== Activity ==
Once the line containing "[Instagram] (1131, 53)" is found, copy that line and all remaining lines of the records exactly, including the last one, and add nothing.

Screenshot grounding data
BEGIN

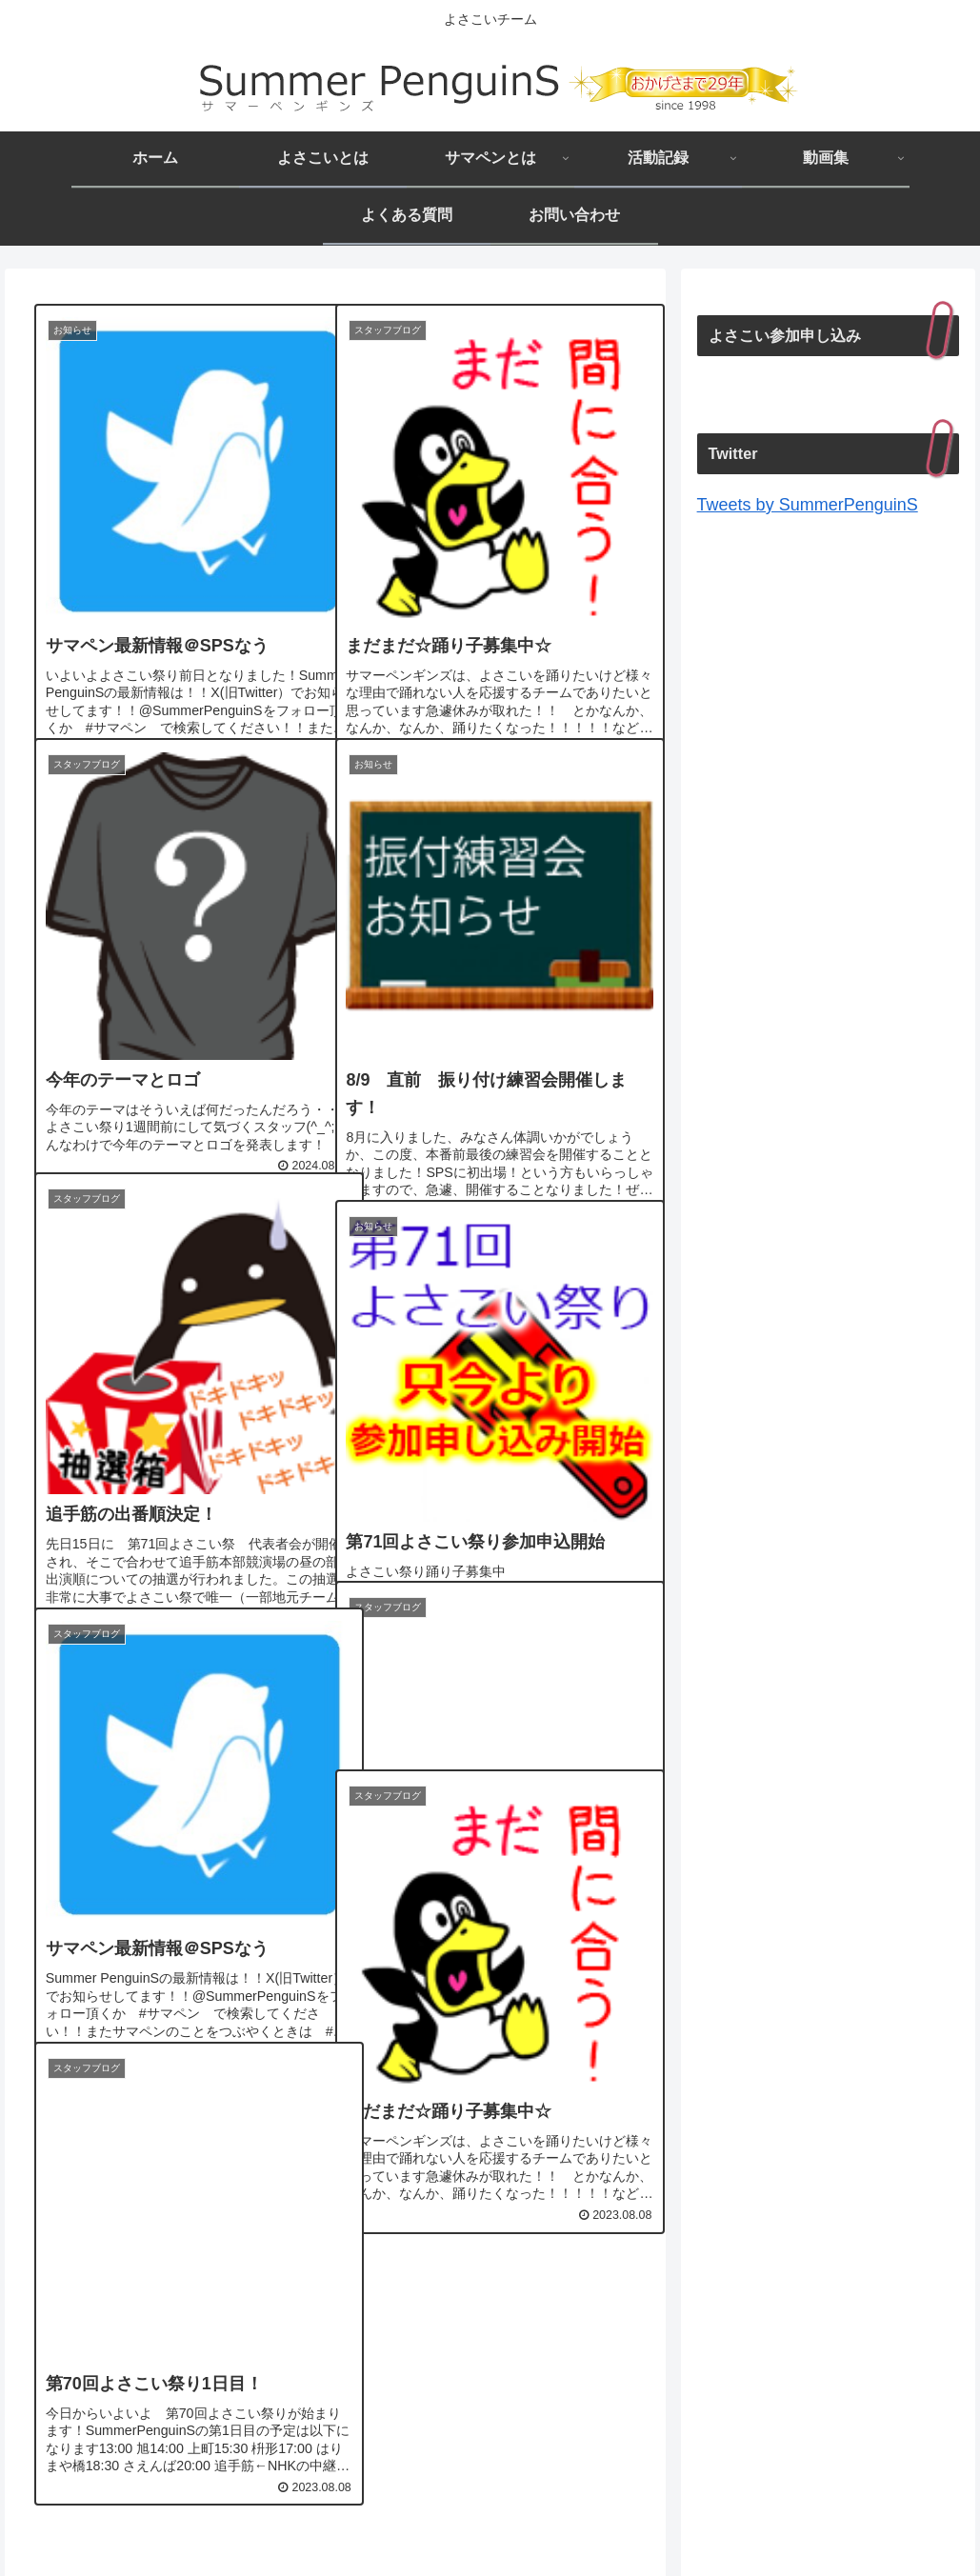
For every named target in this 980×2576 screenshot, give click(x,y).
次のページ (335, 2309)
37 (438, 2391)
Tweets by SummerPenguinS (807, 504)
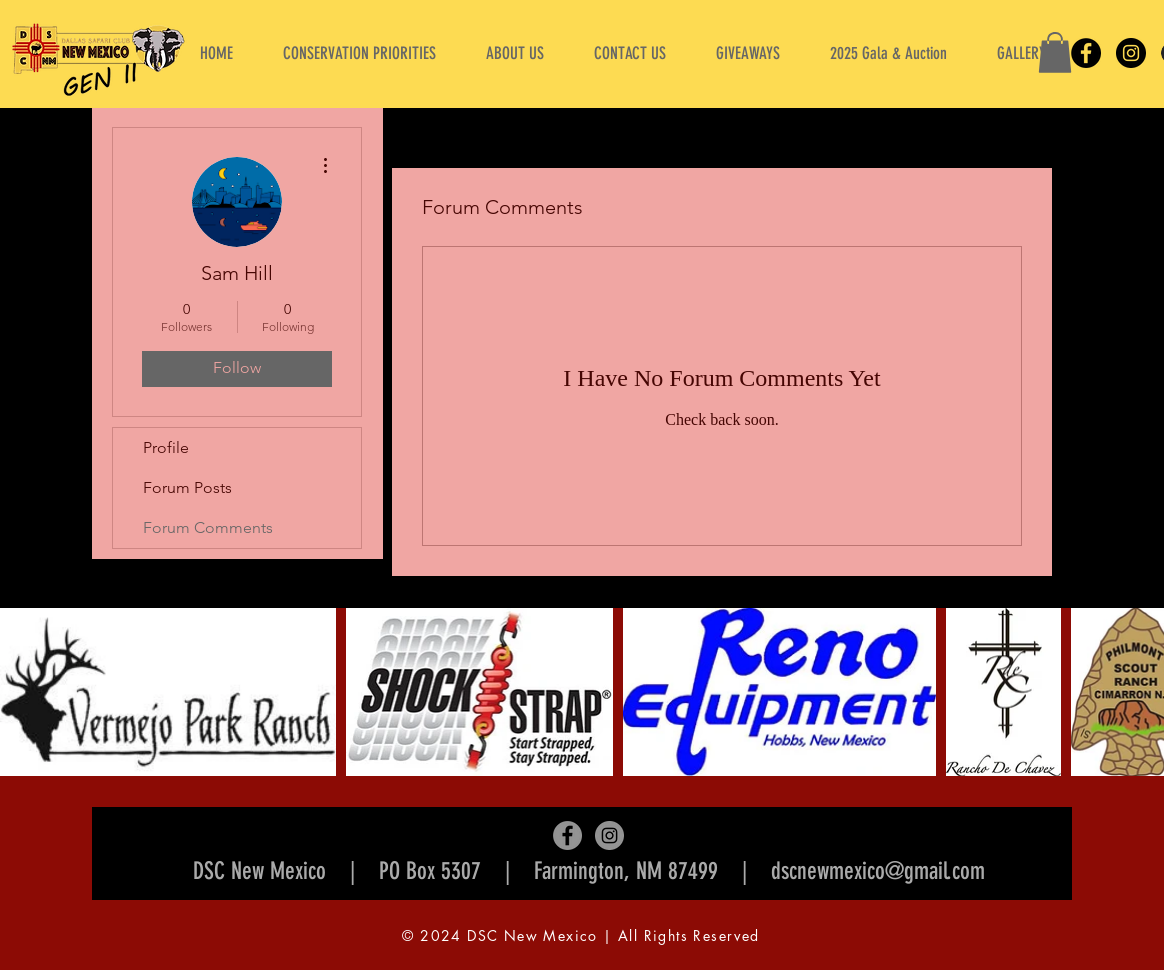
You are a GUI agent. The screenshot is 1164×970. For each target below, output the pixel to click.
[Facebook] (1086, 53)
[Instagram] (1131, 53)
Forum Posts (187, 487)
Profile (166, 447)
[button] (515, 53)
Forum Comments (208, 527)
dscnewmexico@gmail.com (878, 871)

END

== Solution to this task ==
[Instagram] (1131, 53)
Forum Posts (187, 487)
Profile (166, 447)
[button] (515, 53)
Forum Comments (208, 527)
dscnewmexico@gmail.com (878, 871)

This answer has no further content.